Now, about the Artists/Albums/Songs on Nancy's Mix:

1 & 2. Crazy In Love & Freedom - Beyonce: Nancy launches things off with the spectacular opening minutes of Beyonce's legendary 2018 Coachella show (the last Coachella Nancy & I attended), which has now been captured for all posterity in a Netflix documentary and 2019 soundtrack album of the same name, Homecoming (Solid Recommend). Whether or not the concert was the best live show of all time, as many in the press have posited, is debatable, but as a cultural statement steeped in black tradition and as a piece of deeply thematic, thoughtful musical theater, the show, built around the concept of hanging in the stands with students and fans for a Friday night football game at a southern HBCU, has had no equal on the Coachella main stage (at least over the 11 years I attended), and probably never will. Best of all, hanging in the bleachers with head-cheerleader Bey, was the band, a brass-and-drumline-powered monster that fueled the show's every uptempo number with an unbelievable adrenaline rush, and lent every one of her many hits a fresh new feel, all perfectly demonstrated by Nancy's selections here.

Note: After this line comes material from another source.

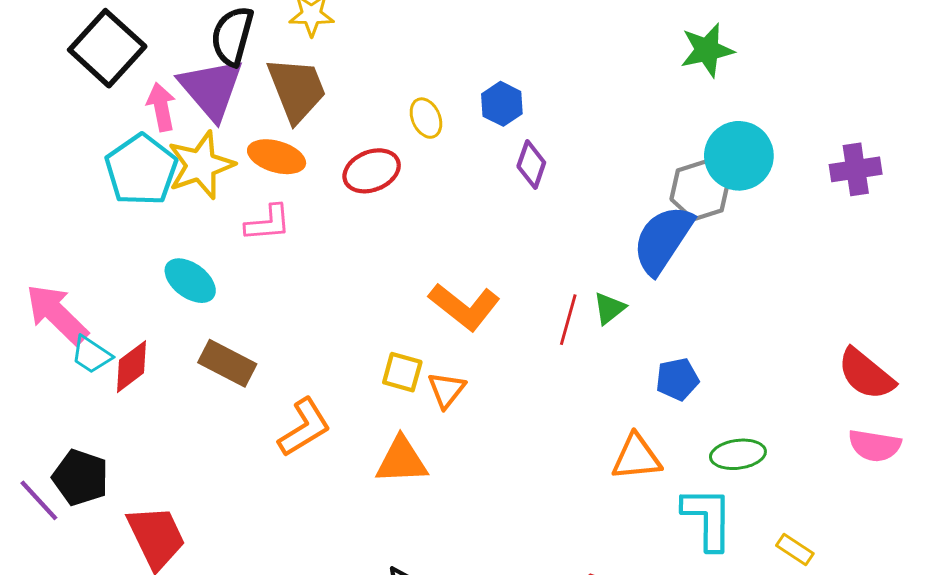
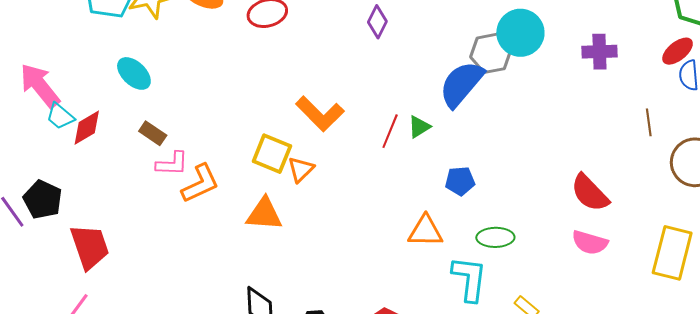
pink L-shape: (268, 223) -> (172, 164), moved
brown rectangle: (227, 363) -> (153, 133), size x0.7
yellow square: (402, 372) -> (272, 154), size x1.4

3. Morning In America - Durand Jones & The Indications: While the University Of Indiana - Bloomington campus is not the likeliest of birthing places for a retro-soul band devoted to recreating the sound and feel of Marvin Gaye's and Curtis Mayfield's/The Impression's classic late 60s/early 70s work, I'll take 'em from wherever I can get them when the results are as good as Morning In America here from the band's sophomore full-length effort, American Love Call

4. What About Us - Gary Clark Jr.: Nancy and I were lucky enough to catch this talented blues-rocker with friends at the Hollywood Bowl just a few months before the concert world shut down. In the show, he debuted much of the material from his latest, much more socially conscious-minded album This Land (Mild Recommend), and What About Us was a definite standout. 

5. Shine A Little Light - The Black Keys: After a half-decade of hit records, festival heading gigs, and unrelenting touring, by 2014, the Ohio blues-rock-duo of Patrick Carney and Dan Auerbach were understandably wiped-out and had to take a break. But five years later, following a period of relative rest spent mostly with side-bands and producing albums for other artists, the Keys finally returned in 2019 with "Let's Rock," (Solid Recommend), an encouraging effort that, while not on par with career peak full-lengths like Rubber Factory, Brothers or personal fav El Camino, proves there's still plenty of life left in the duo's sturdy three-minute blues-single formula. Much to my chagrin, Nancy gobbled up not just one but two of the album's best songs, starting here with its take-no-prisoners lead single Shine A Little Light.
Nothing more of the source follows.